Word for word, copy all the data and drop the pictures.

· · · · ·

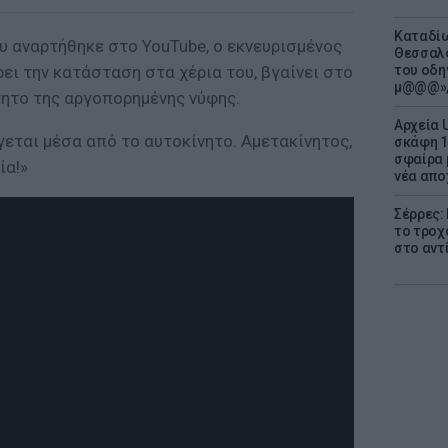
Καταδίω
υ αναρτήθηκε στο YouTube, ο εκνευρισμένος
Θεσσαλο
ι την κατάσταση στα χέρια του, βγαίνει στο
του οδη
μ@@@»,
νητο της αργοπορημένης νύφης.
Αρχεία 
γεται μέσα από το αυτοκίνητο. Αμετακίνητος,
σκάφη 1
σφαίρα 
ία!»
νέα απο
Σέρρες:
το τροχ
στο αντ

· · · · ·

▶ **Exercise output**
Καταδίω
υ αναρτήθηκε στο YouTube, ο εκνευρισμένος
Θεσσαλο
ι την κατάσταση στα χέρια του, βγαίνει στο
του οδη
μ@@@»,
νητο της αργοπορημένης νύφης.
Αρχεία 
γεται μέσα από το αυτοκίνητο. Αμετακίνητος,
σκάφη 1
σφαίρα 
ία!»
νέα απο
Σέρρες:
το τροχ
στο αντ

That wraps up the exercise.